I have this assignment given to me with $f: \mathbb{R}^2 \rightarrow \mathbb{R}, \ f(x,y)=xy-y^2$ to find $f^{-1}([0,1])$.
I started by finding the edge cases for $x$ where $f(x,y)=0 \Leftrightarrow x = y$ and $f(x,y)=1 \Leftrightarrow x = \dfrac{1}{y}+y$. I end up with $y \leq x \leq \dfrac{1}{y}+y$.
I just do not know how to formulate the answer because I know that $f^{-1}([0,1])$ generates a set or an interval.
This question is related to another assignment where I have to prove (or disprove) its surjection.
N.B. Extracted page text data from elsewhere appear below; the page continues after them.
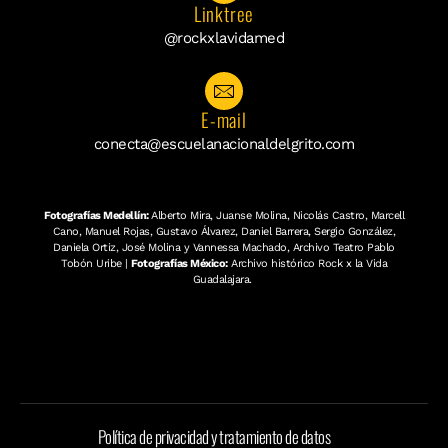
Linktree
@rockxlavidamed
E-mail
conecta@escuelanacionaldelgrito.com
Fotografías Medellín:
Alberto Mira, Juanse Molina, Nicolás Castro, Marcell
Cano, Manuel Rojas, Gustavo Álvarez, Daniel Barrera, Sergio González,
Daniela Ortiz, José Molina y Vannessa Machado, Archivo Teatro Pablo
Tobón Uribe |
Fotografías México:
Archivo histórico Rock x la Vida
Guadalajara.
Política de privacidad y tratamiento de datos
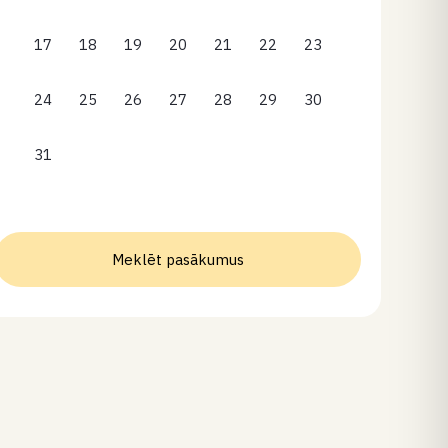
17
18
19
20
21
22
23
24
25
26
27
28
29
30
31
Meklēt pasākumus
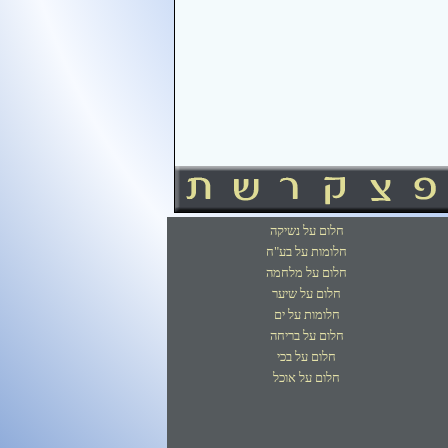
חלום על נשיקה
חלומות על בע"ח
חלום על מלחמה
חלום על שיער
חלומות על ים
חלום על בריחה
חלום על בכי
חלום על אוכל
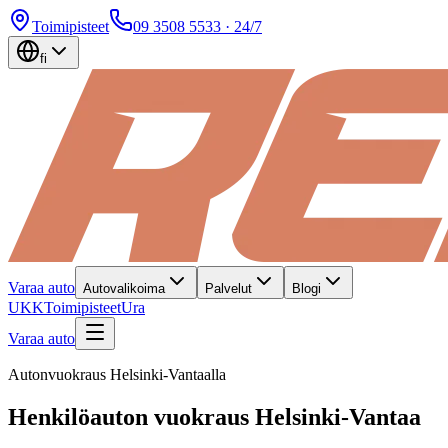
Toimipisteet
09 3508 5533
· 24/7
fi
Varaa auto
Autovalikoima
Palvelut
Blogi
UKK
Toimipisteet
Ura
Varaa auto
Autonvuokraus Helsinki-Vantaalla
Henkilöauton vuokraus Helsinki-Vantaa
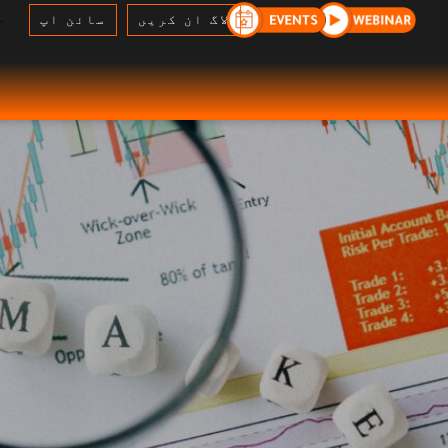
لاگ ان کریں
سائن اپ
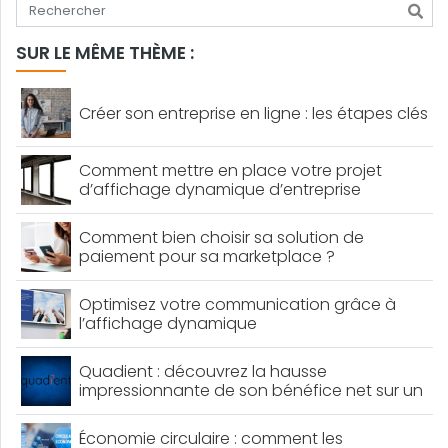
Tapez votre recherche
SUR LE MÊME THÈME :
Créer son entreprise en ligne : les étapes clés
Comment mettre en place votre projet
d’affichage dynamique d’entreprise
Comment bien choisir sa solution de
paiement pour sa marketplace ?
Optimisez votre communication grâce à
l’affichage dynamique
Quadient : découvrez la hausse
impressionnante de son bénéfice net sur un
an !
Économie circulaire : comment les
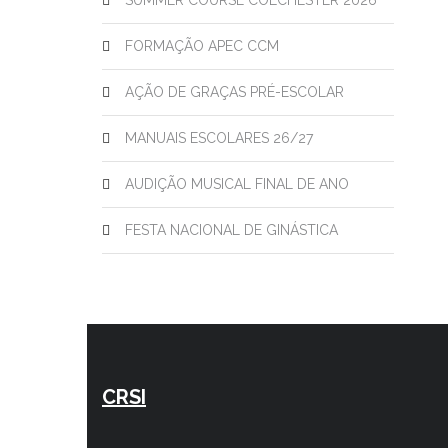
SUMMER COURSE COLCHESTER 2026
FORMAÇÃO APEC CCM
AÇÃO DE GRAÇAS PRÉ-ESCOLAR
MANUAIS ESCOLARES 26/27
AUDIÇÃO MUSICAL FINAL DE ANO
FESTA NACIONAL DE GINÁSTICA
CRSI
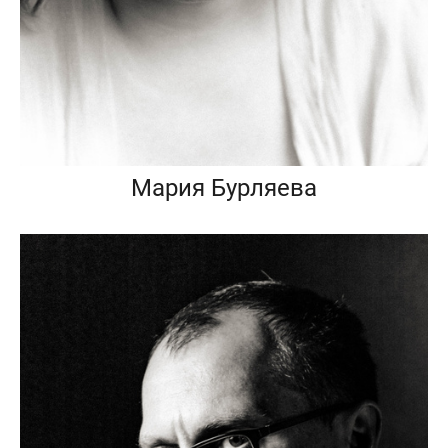
Мария Бурляева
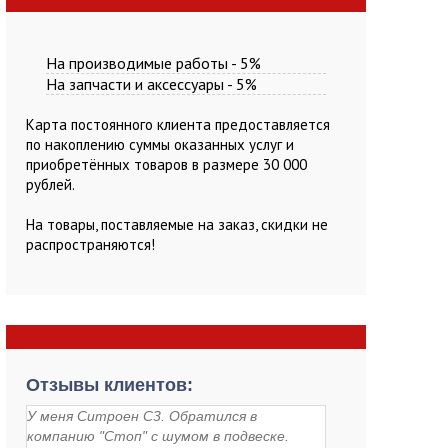
На производимые работы - 5%
На запчасти и аксессуары - 5%
Карта постоянного клиента предоставляется
по накоплению суммы оказанных услуг и
приобретённых товаров в размере 30 000
рублей.
На товары, поставляемые на заказ, скидки не
распространяются!
Отзывы клиентов:
У меня Ситроен С3. Обратился в
компанию "Стоп" с шумом в подвеске.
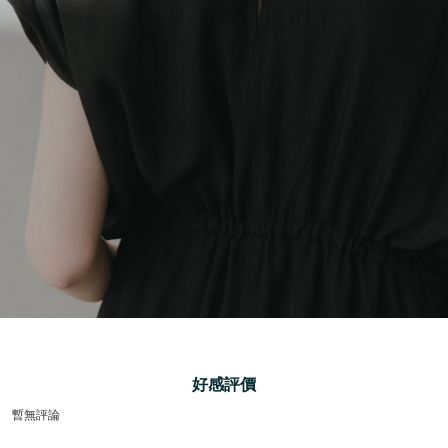
好感評價
暫無評論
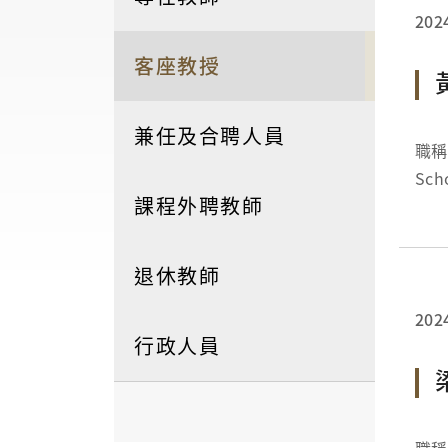
202
客座教授
兼任及合聘人員
職稱：
Scho
課程外聘教師
Bios
退休教師
202
行政人員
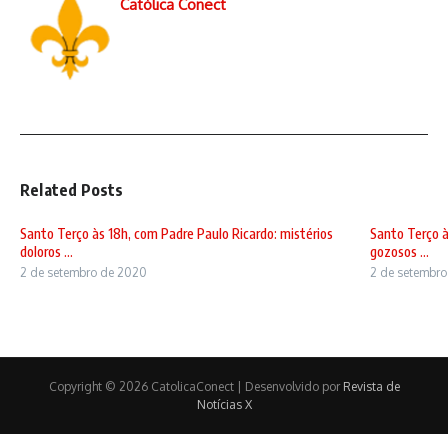
Católica Conect
Related Posts
Santo Terço às 18h, com Padre Paulo Ricardo: mistérios
Santo Terço à
doloros ...
gozosos ...
2 de setembro de 2020
2 de setembr
Copyright © 2026 CatolicaConect | Desenvolvido por
Revista de
Notícias X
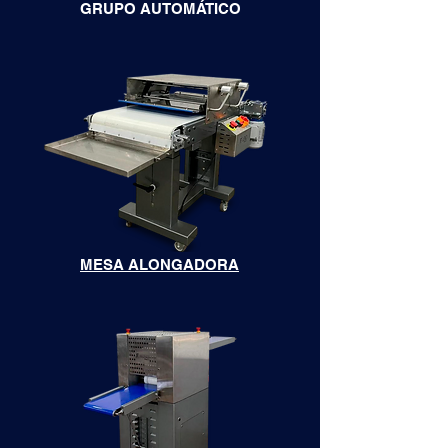
GRUPO AUTOMÁTICO
MESA ALONGADORA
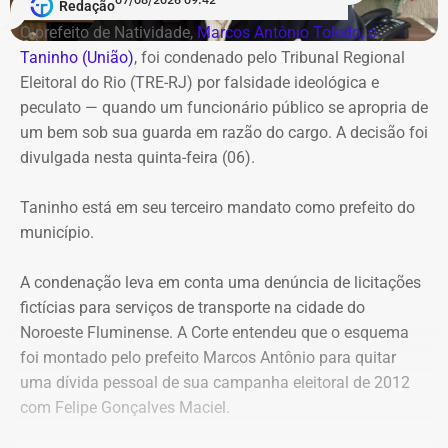
movimentação na pasta foi impulsionada pela aplicação
Redação
de decretos de reestruturação organizacional,
O prefeito de Natividade,
Marcos Antônio Toledo, o
promovendo novos chefes de departamento, assessores
Taninho (União)
, foi condenado pelo Tribunal Regional
e assistentes técnicos.
Eleitoral do Rio (TRE-RJ) por falsidade ideológica e
peculato — quando um funcionário público se apropria de
Também na onda das nomeações, o Inea foi um dos
um bem sob sua guarda em razão do cargo. A decisão foi
destinos da rodada de mudanças, com cinco novos
divulgada nesta quinta-feira (06).
nomes — fortalecendo a estrutura de monitoramento do
litoral e ações na Baía de Guanabara e Região dos Lagos
Taninho está em seu terceiro mandato como prefeito do
—, e apenas uma exoneração registrada. Além disso, o
município.
Diário Oficial também trouxe a nomeação de Rodrigo
Costa dos Santos na Diretoria de Segurança da
A condenação leva em conta uma denúncia de licitações
Informação do Proderj, e a reorganização da Corregedoria
fictícias para serviços de transporte na cidade do
do Ceperj, com a nomeação de Jair Sá de Jesus.
Noroeste Fluminense. A Corte entendeu que o esquema
foi montado pelo prefeito Marcos Antônio para quitar
uma dívida pessoal de sua campanha eleitoral de 2012
com Felipe Gonçalves Maciel.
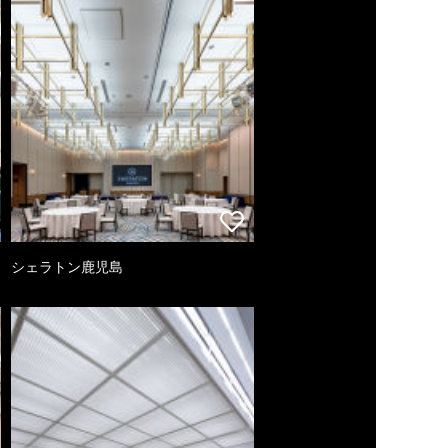
シェラトン鹿児島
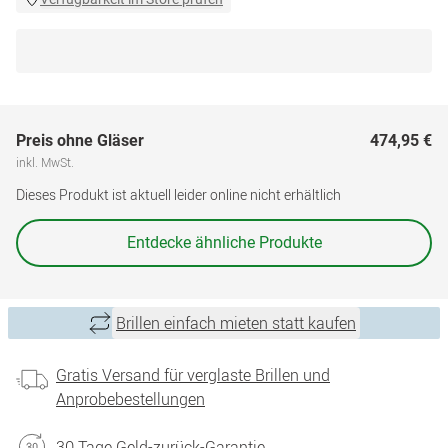
Preis ohne Gläser
474,95 €
inkl. MwSt.
Dieses Produkt ist aktuell leider online nicht erhältlich
Entdecke ähnliche Produkte
Brillen einfach mieten statt kaufen
Gratis Versand für verglaste Brillen und
Anprobebestellungen
30 Tage Geld-zurück-Garantie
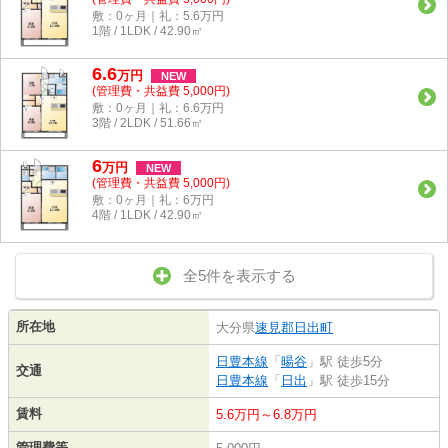
敷：0ヶ月｜礼：5.6万円
1階 / 1LDK / 42.90㎡
6.6
万
円
NEW
(管理費・共益費 5,000円)
敷：0ヶ月｜礼：6.6万円
3階 / 2LDK / 51.66㎡
6
万
円
NEW
(管理費・共益費 5,000円)
敷：0ヶ月｜礼：6万円
4階 / 1LDK / 42.90㎡
全5件を表示する
所在地
大分県
速見郡日出町
日豊本線
「
暘谷
」駅 徒歩5分
交通
日豊本線
「
日出
」駅 徒歩15分
賃料
5.6万円～6.8万円
管理費等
We factor $f$ as $f(x,y)=(x-y)y$. Clearly if $y=0$, then $x$ can be anything. Pick $y\neq0$. Then $(x-y)$ must be between $0$ and $\frac{1}{y}$, so $x$ is between $y$ and $y+\frac{1}{y}$. We write this simply as $$f^{-1}([0,1])=\{(x,y)\in \mathbb{R}^2:0<y\leq x\leq y +\frac{1}{y}\}\cup \{(x,y)\in \mathbb{R}^2:0>y\geq x\geq y +\frac{1}{y}\}\cup\mathbb{R}\times\{0\}$$